Choosing right home loan tenure is as important an option as choosing an interest rate for the loan or focus on repayment and prepayment options.
In recent times, as the rate of inflation has touched double-digit figure choosing the right home loan tenure becomes even more important as interest rates show signs of going up further.
There are several factors to be considered when one decides to take a home loan for a specific period.
Is age on your side?
The first important factor is the age. The younger the age, higher is the tenure available to a home loan borrower. This means, if one decides to take a loan in her/his 30s, s/he can get a loan for 20 years -- the maximum loan tenure offered by most Indian banks currently.
Some banks offer home loans for 25 years but that is an exception rather than the rule. According to the eligibility criteria of the banks, age of retirement is 60 years in case of salaried and 65 years in case of self-employed individuals.
Interest rates: Beware of ups and downs
When taking a loan, one must take into account the fact that interest rates fluctuate during the loan tenure.
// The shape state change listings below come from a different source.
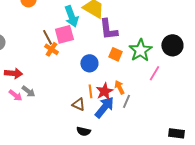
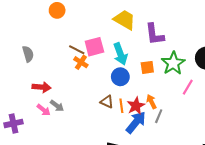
cyan arrow: (71, 16) -> (120, 54), moved
purple L-shape: (108, 29) -> (155, 34), moved
brown line: (47, 37) -> (77, 50), turned -35
orange square: (115, 54) -> (147, 67), turned -32
brown triangle: (78, 104) -> (107, 102), moved

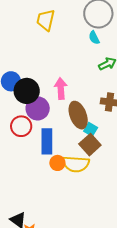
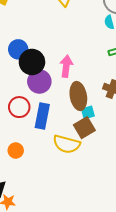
red circle: (21, 126) -> (19, 107), moved
cyan square: (91, 129) -> (88, 113), turned 32
orange circle: (57, 163) -> (16, 151), moved

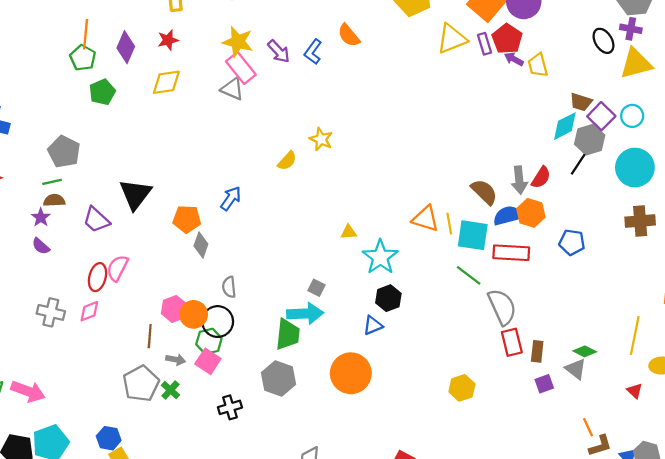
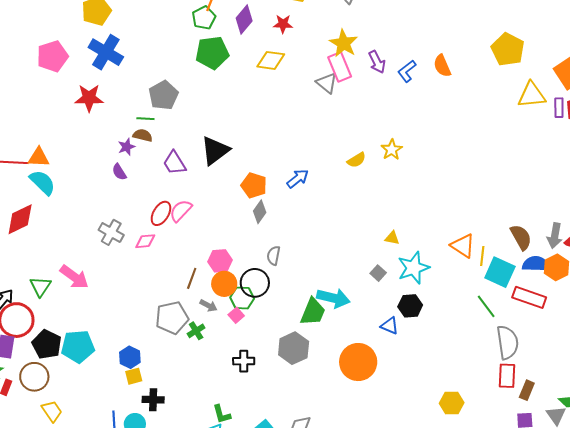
green pentagon: (102, 92) -> (212, 53), size x1.4
gray square: (316, 288) -> (378, 273), moved
orange circle: (194, 314) -> (224, 284), moved
blue triangle: (373, 325) -> (390, 326), turned 30
pink square: (208, 361) -> (236, 315), size x0.7
pink arrow: (28, 391) -> (74, 277), moved

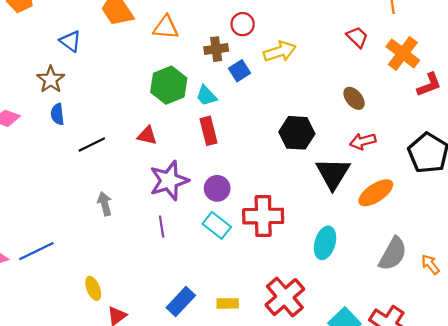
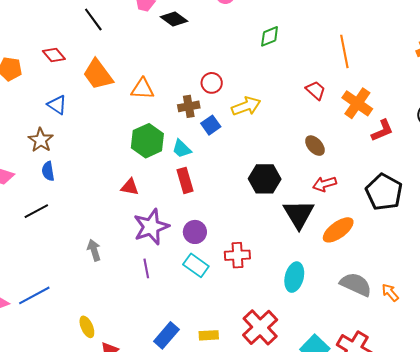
black line: (92, 144) -> (36, 211), moved
red cross: (263, 216) -> (237, 255), size x0.7
gray semicircle: (393, 254) -> (356, 284), turned -92

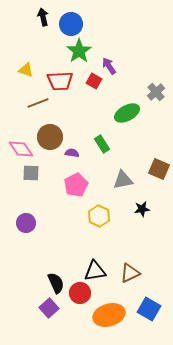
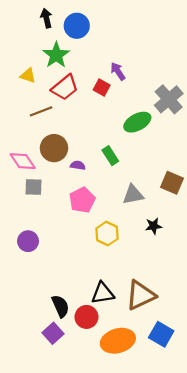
green star: (79, 51) -> (56, 55), moved
red trapezoid: (60, 81) -> (65, 87), turned -36
gray cross: (156, 92) -> (169, 99), size x1.5
brown triangle: (130, 273) -> (141, 295), size x1.4

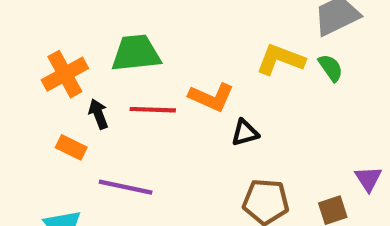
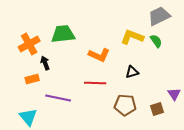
red line: (153, 110) -> (95, 83), moved
black triangle: (245, 133) -> (132, 72), moved
orange rectangle: (71, 147) -> (32, 79), turned -40

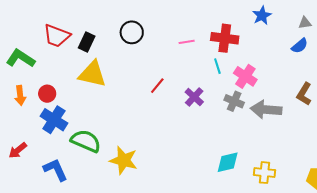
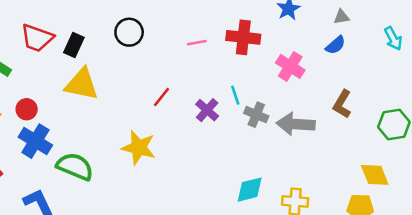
cyan line: (217, 66) -> (235, 95), moved
pink cross: (245, 76) -> (290, 66), moved
yellow star: (124, 160) -> (139, 148), moved

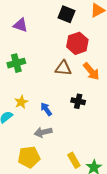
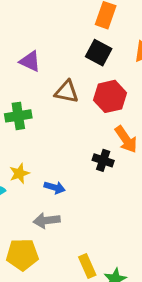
brown triangle: (63, 68) -> (66, 92), moved
black cross: (78, 101) -> (103, 160), moved
blue arrow: (46, 109) -> (55, 187), turned 136

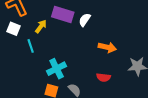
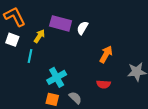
cyan line: (31, 46) -> (30, 56), turned 32
orange arrow: (107, 47) -> (106, 54), turned -72

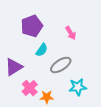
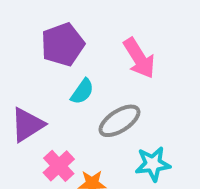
pink arrow: (71, 33) -> (139, 58), size x1.5

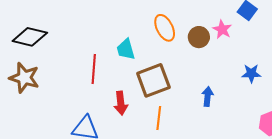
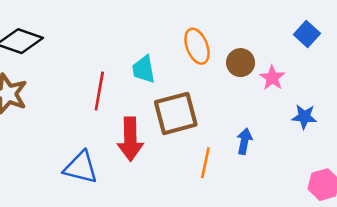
pink star: (222, 29) -> (272, 78), moved
red arrow: (121, 103) -> (130, 139), size x1.4
orange line: (159, 118) -> (205, 163), moved

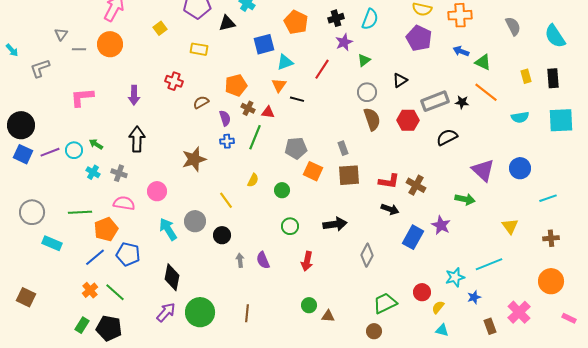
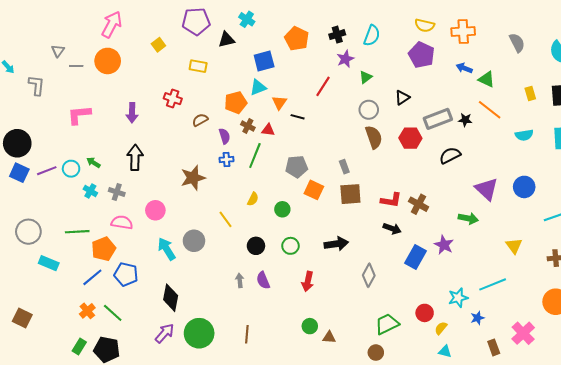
cyan triangle: (285, 62) -> (258, 87), moved
gray L-shape: (40, 68) -> (37, 85), turned 115
black circle: (222, 235) -> (256, 246), moved

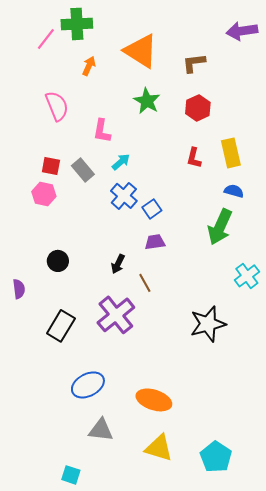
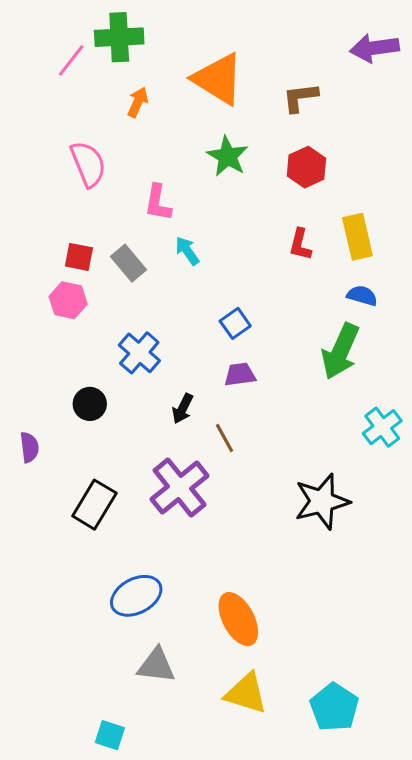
cyan arrow: (121, 162) -> (187, 251), turned -84
blue cross: (124, 196) -> (139, 353), moved
orange ellipse: (154, 400) -> (238, 619), turned 44

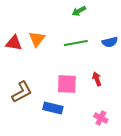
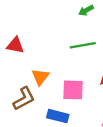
orange triangle: (37, 39) -> (40, 77), moved

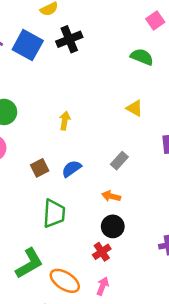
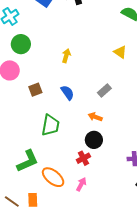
brown square: (40, 168) -> (35, 90), moved
blue semicircle: (72, 169) -> (67, 93), turned 84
You just have to consider the interest rate movement on home loans in the last eight years to understand how fluctuating these rates have been.
The fluctuation will impact the home loan EMI (the amount of money you pay every month to your lender), whether one takes a loan at a fixed interest rate or floating interest rate.
Why age is important
If the loan borrower is younger, s/he can get an extension in her/his loan tenure. Remember that some banks offer maximum loan tenure of 25 years. If the loan borrower is in her/his 40s, the only option available in such a case would be to increase the EMI. And this can cause a lot of pain especially in times of soaring inflation.
But this is easier said than done. The reason is, by the time you are in your 40s, the rate of increase in potential income is much lesser as compared to what one can expect at a younger age, say in mid 20s or early 30s.
Another benefit of a younger age is the increased loan eligibility. Even though the current income is taken into account while giving a loan, the potential of increase in salary is also taken as a factor. So, one can easily opt for a top-up loan (a loan on top of an already existing loan) to meet personal needs or take care of an increased EMI if at all a borrower faces such a situation.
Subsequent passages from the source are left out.